When challenged in court, the toughest part for the Biden administration will be proving that a COVID case was transmitted at work, thus making it a workplace hazard.
“Where an incidence of COVID does occur among the workforce, proving that it occurred in the workplace as opposed to any other circumstance where exposure was possible is extremely difficult,” Filippi said.
“Should a citation be issued, the employer has a right to contest it and be heard before an administrative law judge,” Filippi continued. “An appeal to a federal circuit court could follow any adverse ruling.”
Fisher Philips, which also specializes in trucking and transportation law, told CCJ that OSHA ETS directives don’t always hold up in court.
“We expect industry groups and some states to mount court challenge to the OSHA Emergency Temporary Standard when it is issued,” said Fisher Philips attorney Kevin Troutman. “Specific rules and limitations apply to the issuance of an ETS and many such standards have been successfully challenged in the past.”
Troutman and Filippi both advised that court challenges and contrary state laws, such as the recent ban on the vaccine mandate in Texas, do not override federal law.
“Until those challenges are resolved or a court issues an injunction, however, covered employers who do not comply with the ETS will risk incurring significant fines,” Troutman said. “Keep in mind that the rule is expected to include an option for weekly testing instead of vaccination, which may be helpful to some employers.”
Costs for vaccine testing can vary with the Kaiser Family Foundation reporting a median cost of $148 per test. OSHA has yet to determine how those costs will be covered, which may ultimately be billed to employers.
A recent survey conducted by Fisher Phillips showed that 43% of employers subject to the ETS “were considering implementing a testing program instead of a vaccine mandate.”

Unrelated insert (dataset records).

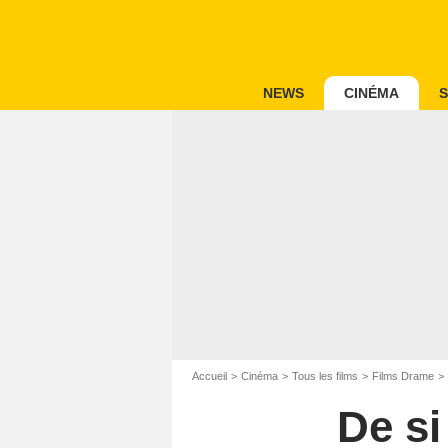
NEWS
CINÉMA
S
Accueil
Cinéma
Tous les films
Films Drame
De si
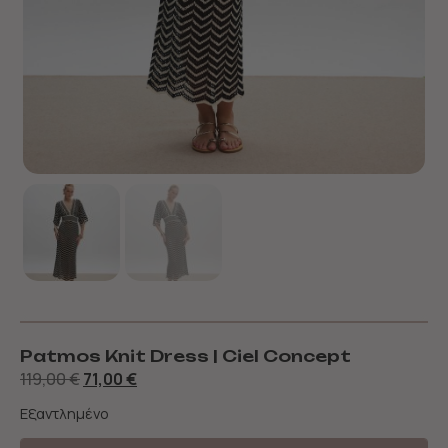
Patmos Knit Dress | Ciel Concept
119,00
€
71,00
€
Εξαντλημένο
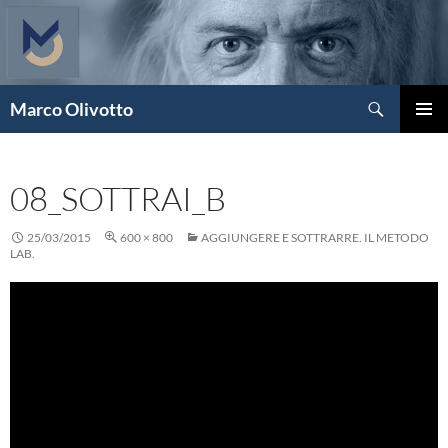
Vai
al
contenuto
Cerca
Marco Olivotto
MENU
PRINCI
08_SOTTRAI_B
25/03/2015
600 × 800
AGGIUNGERE E SOTTRARRE. IL METODO
LAB.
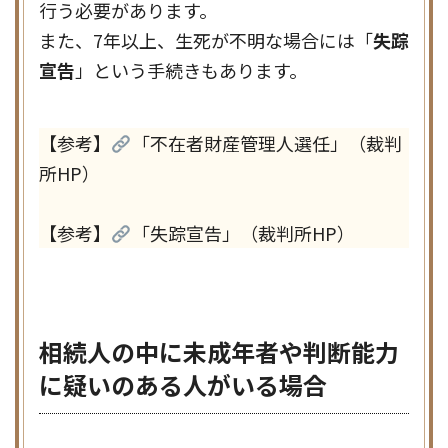
行う必要があります。
また、7年以上、生死が不明な場合には「
失踪
宣告
」という手続きもあります。
【参考】
「不在者財産管理人選任」（裁判
所HP）
【参考】
「失踪宣告」（裁判所HP）
相続人の中に未成年者や判断能力
に疑いのある人がいる場合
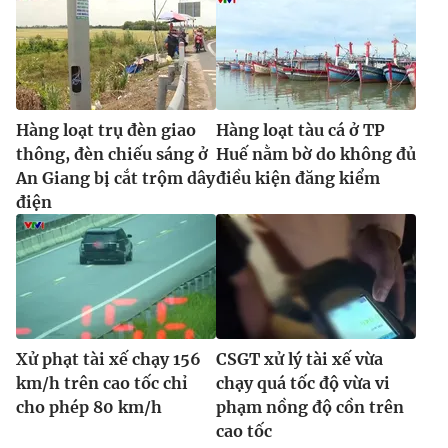
Hàng loạt trụ đèn giao
Hàng loạt tàu cá ở TP
thông, đèn chiếu sáng ở
Huế nằm bờ do không đủ
An Giang bị cắt trộm dây
điều kiện đăng kiểm
điện
Xử phạt tài xế chạy 156
CSGT xử lý tài xế vừa
km/h trên cao tốc chỉ
chạy quá tốc độ vừa vi
cho phép 80 km/h
phạm nồng độ cồn trên
cao tốc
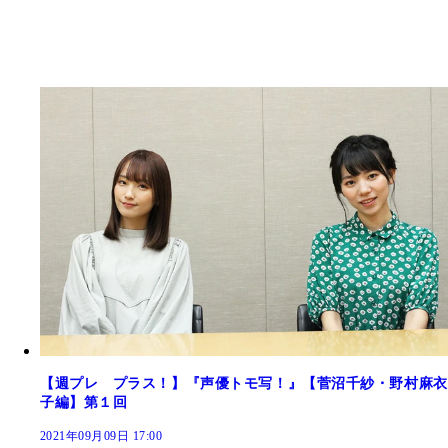
【週プレ プラス！】『声優トモ写！』【菅沼千紗・野村麻衣
子編】第１回
2021年09月09日 17:00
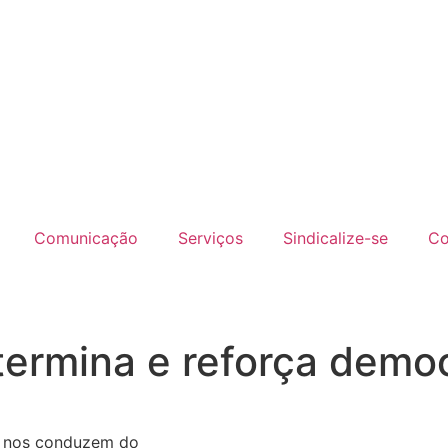
Comunicação
Serviços
Sindicalize-se
Co
termina e reforça demo
e nos conduzem do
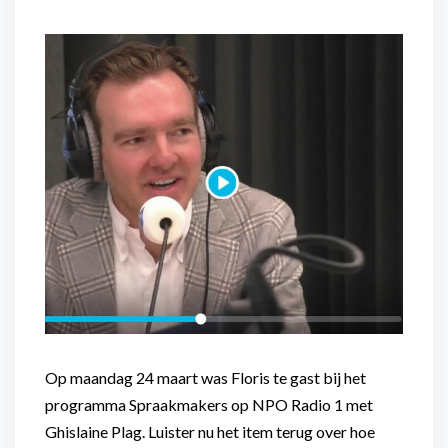
Flexibel inzetbaar
Mantelzorg aan huis
Diensten voor
Altijd in de buurt
organisaties
Snel geregeld
Maaltijdondersteuning
Mantelzorger van de zaak
Op maandag 24 maart was Floris te gast bij het
programma Spraakmakers op NPO Radio 1 met
Ghislaine Plag. Luister nu het item terug over hoe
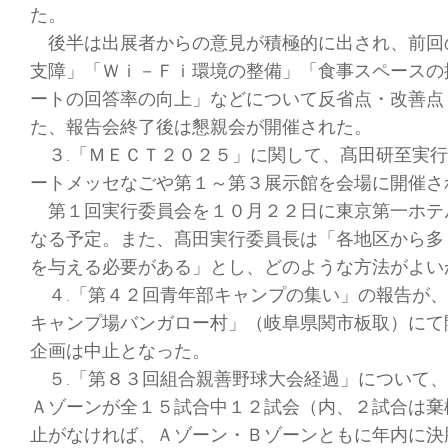
た。
後半は出展者からの意見が積極的に出され、前回
支障」「Ｗｉ－Ｆｉ環境の整備」「食事スペースの
ートの回答率の向上」などについて反省点・改善点
た、報告会終了後は懇親会が開催された。
３.「ＭＥＣＴ２０２５」に関して、髙田研至実行
ートメッセなごや第１～第３展示館を会場に開催さ
第１回実行委員会を１０月２２日に東京第一ホテ
なる予定。また、髙田実行委員長は「各地区から多
を与える必要がある」とし、どのような方法がよい
４.「第４２回青年部キャンプの集い」の報告が、
キャンプ場バンガロー村」（岐阜県関市板取）にて
企画は中止となった。
５.「第８３回組合親善野球大会経過」について、
Ａゾーンが全１５試合中１２試会（内、２試合は棄
止がなければ、Ａゾーン・Ｂゾーンともに年内に決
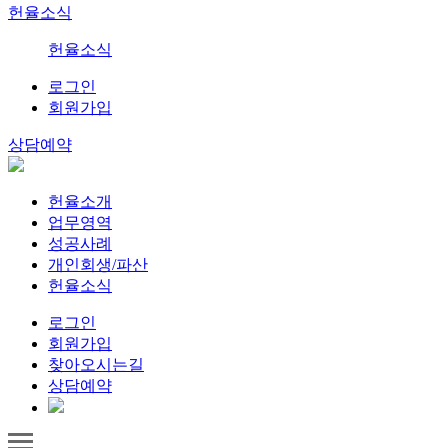
헌율소식
헌율소식
로그인
회원가입
상담예약
헌율소개
업무영역
성공사례
개인회생/파산
헌율소식
로그인
회원가입
찾아오시는길
상담예약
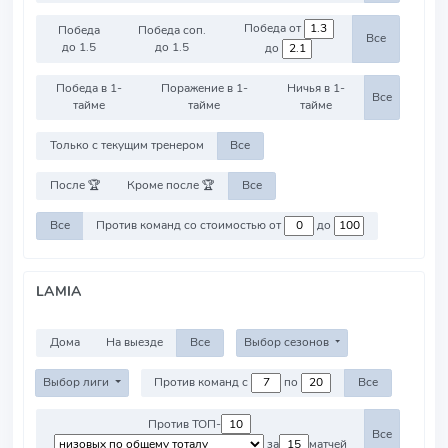
Победа от
Победа
Победа соп.
Все
до 1.5
до 1.5
до
Победа в 1-
Поражение в 1-
Ничья в 1-
Все
тайме
тайме
тайме
Только с текущим тренером
Все
После 🏆
Кроме после 🏆
Все
Все
Против команд со стоимостью от
до
LAMIA
Дома
На выезде
Все
Выбор сезонов
Выбор лиги
Против команд с
по
Все
Против ТОП-
Все
за
матчей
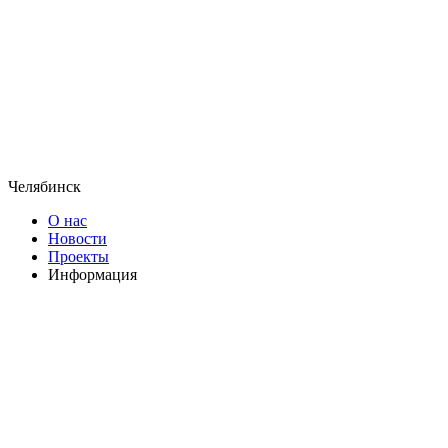
Челябинск
О нас
Новости
Проекты
Информация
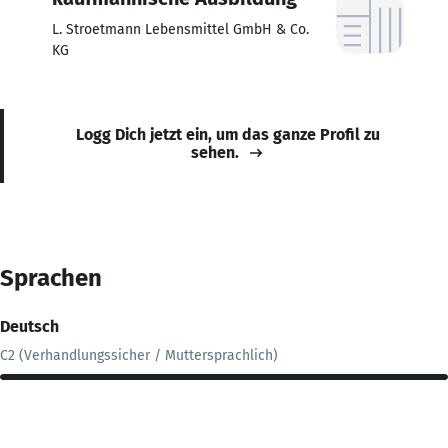
L. Stroetmann Lebensmittel GmbH & Co.
KG
Logg Dich jetzt ein, um das ganze Profil zu
sehen.
Sprachen
Deutsch
C2 (Verhandlungssicher / Muttersprachlich)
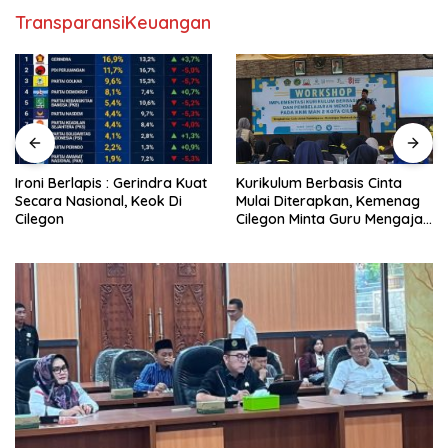
TransparansiKeuangan
Ironi Berlapis : Gerindra Kuat
Kurikulum Berbasis Cinta
Secara Nasional, Keok Di
Mulai Diterapkan, Kemenag
Cilegon
Cilegon Minta Guru Mengajar
Pakai Hati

East Florida Hauling in Miami, Florida, which handles drayage and general freight wants neither.
“Driver recruitment is hard enough already without having anything additional added to it,” said East Florida Hauling controller Lissette Lesmes.
“I got vaccinated,” Lesmes continued. “I thought it’s important and we want to be active as far as trying to stay healthy and not catch COVID. But don’t mandate it because everyone’s different and everybody has different points of views and needs especially when it comes to health.”
U.S. Senator Rick Scott (R-Florida), who has continued to push back against Biden’s vaccine mandate, advocates for COVID vaccinations based on personal preference. He pointed to a recent report from the Federal Reserve, which cites vaccine mandate and childcare concerns as top reasons for low labor participation.
“The Federal Reserve admitted what I have been warning about for weeks: Joe Biden’s unconstitutional vaccine mandates are causing higher turnover, driving Americans out of their jobs and further fueling the devastating supply chain and inflation crises plaguing American families,” Scott said in a Senate office press release.
“I had COVID and got the vaccine,” Scott continued. “While I encourage others to do the same, that was my personal choice. Getting the vaccine should be the personal choice of every American and government has no right to force this decision on them.”